Data to examine »
·····

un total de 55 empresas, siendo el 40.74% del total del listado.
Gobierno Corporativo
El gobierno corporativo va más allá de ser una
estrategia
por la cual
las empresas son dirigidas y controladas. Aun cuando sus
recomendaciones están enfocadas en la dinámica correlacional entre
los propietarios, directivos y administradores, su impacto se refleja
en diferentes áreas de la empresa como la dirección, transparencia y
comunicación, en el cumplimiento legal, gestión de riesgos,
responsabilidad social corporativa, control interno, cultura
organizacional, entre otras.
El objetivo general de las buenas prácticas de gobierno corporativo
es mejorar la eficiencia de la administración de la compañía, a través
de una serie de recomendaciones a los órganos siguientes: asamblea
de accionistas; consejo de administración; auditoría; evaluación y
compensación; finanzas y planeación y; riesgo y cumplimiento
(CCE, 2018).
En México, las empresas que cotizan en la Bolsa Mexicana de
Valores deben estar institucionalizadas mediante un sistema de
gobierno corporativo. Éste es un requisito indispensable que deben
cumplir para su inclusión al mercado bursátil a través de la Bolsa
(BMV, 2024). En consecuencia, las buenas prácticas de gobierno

·····

Work required »
Will you return exactly the lines above from the one with "las empresas son" down to the one with "de una serie", counting both as part of the range?

Output for this task »
las empresas son dirigidas y controladas. Aun cuando sus
recomendaciones están enfocadas en la dinámica correlacional entre
los propietarios, directivos y administradores, su impacto se refleja
en diferentes áreas de la empresa como la dirección, transparencia y
comunicación, en el cumplimiento legal, gestión de riesgos,
responsabilidad social corporativa, control interno, cultura
organizacional, entre otras.
El objetivo general de las buenas prácticas de gobierno corporativo
es mejorar la eficiencia de la administración de la compañía, a través
de una serie de recomendaciones a los órganos siguientes: asamblea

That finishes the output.